◆ TASK DESCRIPTION ◆
A word-for-word copy of the listing is required, and it must contain no pictures.
[DATA UNDER STUDY]
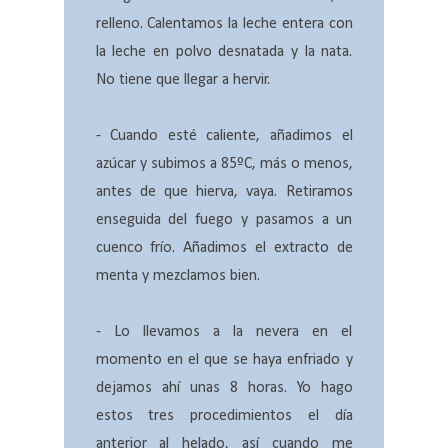
relleno.
Calentamos la leche entera con
la leche en polvo desnatada y la nata.
No tiene que llegar a hervir.
- Cuando esté caliente, añadimos el
azúcar y subimos a 85ºC, más o menos,
antes de que hierva, vaya. Retiramos
enseguida del fuego y pasamos a un
cuenco frío. Añadimos el extracto de
menta y mezclamos bien.
- Lo llevamos a la nevera en el
momento en el que se haya enfriado y
dejamos ahí unas 8 horas. Yo hago
estos tres procedimientos el día
anterior al helado, así cuando me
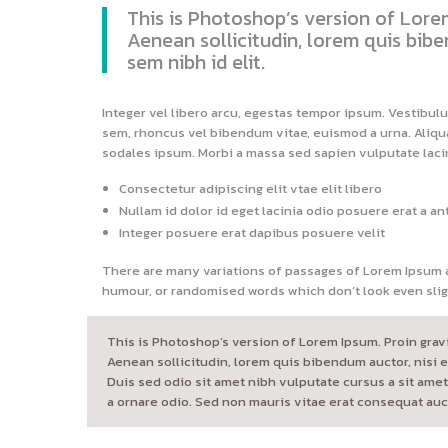
This is Photoshop’s version of Lorem
Aenean sollicitudin, lorem quis bibe
sem nibh id elit.
Integer vel libero arcu, egestas tempor ipsum. Vestibulu
sem, rhoncus vel bibendum vitae, euismod a urna. Aliqu
sodales ipsum. Morbi a massa sed sapien vulputate lacin
Consectetur adipiscing elit vtae elit libero
Nullam id dolor id eget lacinia odio posuere erat a an
Integer posuere erat dapibus posuere velit
There are many variations of passages of Lorem Ipsum av
humour, or randomised words which don’t look even slig
This is Photoshop’s version of Lorem Ipsum. Proin gravid
Aenean sollicitudin, lorem quis bibendum auctor, nisi el
Duis sed odio sit amet nibh vulputate cursus a sit amet
a ornare odio. Sed non mauris vitae erat consequat aucto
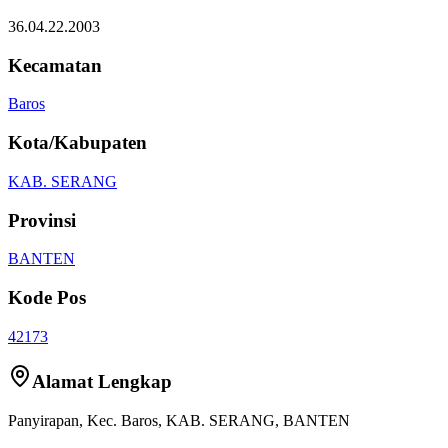
36.04.22.2003
Kecamatan
Baros
Kota/Kabupaten
KAB. SERANG
Provinsi
BANTEN
Kode Pos
42173
Alamat Lengkap
Panyirapan
, Kec.
Baros
,
KAB. SERANG
,
BANTEN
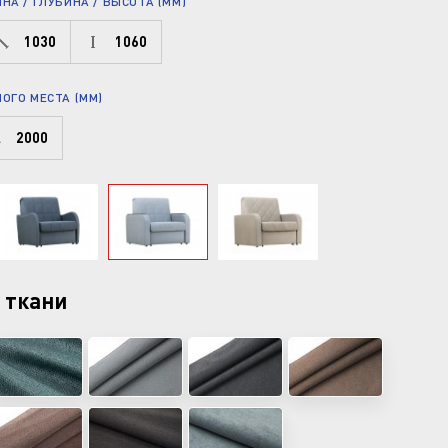
А / ГЛУБИНА / ВЫСОТА (ММ)
1030
1060
ОГО МЕСТА (ММ)
2000
 ткани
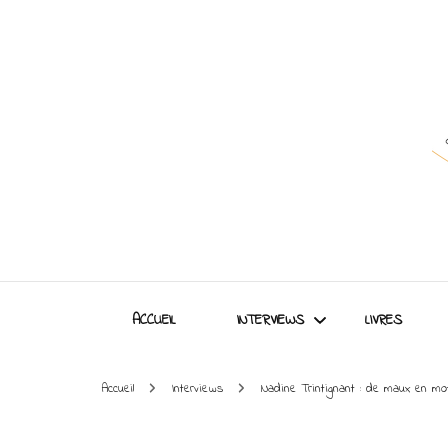
ACCUEIL
INTERVIEWS
LIVRES
Accueil
Interviews
Nadine Trintignant : de maux en mots
Interviews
[/DATA UNDER STUDY]
◆ SOLUTION TO THIS TASK ◆
relleno.
Calentamos la leche entera con
la leche en polvo desnatada y la nata.
No tiene que llegar a hervir.
- Cuando esté caliente, añadimos el
azúcar y subimos a 85ºC, más o menos,
antes de que hierva, vaya. Retiramos
enseguida del fuego y pasamos a un
cuenco frío. Añadimos el extracto de
menta y mezclamos bien.
- Lo llevamos a la nevera en el
momento en el que se haya enfriado y
dejamos ahí unas 8 horas. Yo hago
estos tres procedimientos el día
anterior al helado, así cuando me
This is Photoshop’s version of Lorem
Aenean sollicitudin, lorem quis bibe
sem nibh id elit.
Integer vel libero arcu, egestas tempor ipsum. Vestibulu
sem, rhoncus vel bibendum vitae, euismod a urna. Aliqu
sodales ipsum. Morbi a massa sed sapien vulputate lacin
Consectetur adipiscing elit vtae elit libero
Nullam id dolor id eget lacinia odio posuere erat a an
Integer posuere erat dapibus posuere velit
There are many variations of passages of Lorem Ipsum av
humour, or randomised words which don’t look even slig
This is Photoshop’s version of Lorem Ipsum. Proin gravid
Aenean sollicitudin, lorem quis bibendum auctor, nisi el
Duis sed odio sit amet nibh vulputate cursus a sit amet
a ornare odio. Sed non mauris vitae erat consequat aucto
36.04.22.2003
Kecamatan
Baros
Kota/Kabupaten
KAB. SERANG
Provinsi
BANTEN
Kode Pos
42173
Alamat Lengkap
Panyirapan
, Kec.
Baros
,
KAB. SERANG
,
BANTEN
А / ГЛУБИНА / ВЫСОТА (ММ)
1030
1060
ОГО МЕСТА (ММ)
2000
 ткани
ACCUEIL
INTERVIEWS
LIVRES
Accueil
Interviews
Nadine Trintignant : de maux en mots
Interviews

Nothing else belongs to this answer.